Their two recent breakthroughs could play a major role in reducing emissions from power plants and tackling climate change.
The research team, led by Professor Mim Rahimi at UH’s Cullen College of Engineering, has been working on ways to capture carbon dioxide (CO₂) more efficiently.
Since CO₂ is one of the main drivers of global warming, finding practical methods to remove it from industrial exhaust is seen as one of the “low-hanging fruits” in the fight against climate change.
The first breakthrough was published in Nature Communications and focuses on an improved version of a process known as electrochemically mediated amine regeneration (EMAR). In traditional EMAR systems, membranes are used to separate chemical reactions.
But these membranes are expensive, fragile, and often the cause of performance issues. Rahimi’s team came up with a way to eliminate the membrane altogether, using gas diffusion electrodes instead.
The results were dramatic. This membraneless process removed more than 90% of CO₂ from exhaust streams—nearly 50% more efficient than the conventional approach. Just as importantly, it cut the cost of capturing carbon to about $70 per metric ton, making it competitive with today’s leading amine-based scrubbing methods.
“By removing the membrane and the extra hardware, we’ve simplified the system and lowered energy use,” explained Ahmad Hassan, the Ph.D. student who led the study. “This means the technology could be retrofitted into existing factories and power plants with minimal cost.”
The second breakthrough came from Ph.D. student Mohsen Afshari, whose work was published in ACS ES&T Engineering and even featured on the journal’s cover. Afshari developed a vanadium redox flow battery that does double duty: it captures CO₂ while storing renewable energy.
During charging, the system absorbs CO₂, and when it discharges, the CO₂ is released in a controlled way. Thanks to vanadium’s unique chemistry, the system showed strong stability and a high ability to capture carbon.
This means the technology could help solve two pressing challenges at once: reducing carbon emissions and balancing the electric grid when renewable energy sources like solar and wind fluctuate.
“Integrating carbon capture into a flow battery lets us clean the air while supporting renewable energy,” Afshari said.
Both studies highlight how creative engineering can bring us closer to a low-carbon future.
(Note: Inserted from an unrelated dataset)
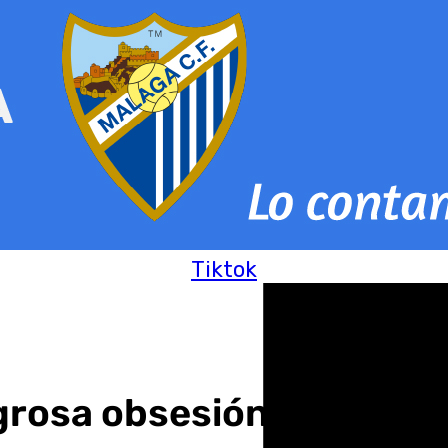
Tiktok
grosa obsesión por la pie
By stripping away costly parts and combining functions, these innovations could help industries cut their emissions without breaking the bank.
“From membraneless systems to scalable flow batteries, we’re working to decarbonize hard-to-abate sectors and support the clean energy transition,” Rahimi said.
With discoveries like these, the path to greener power may be a little less costly—and a lot more possible.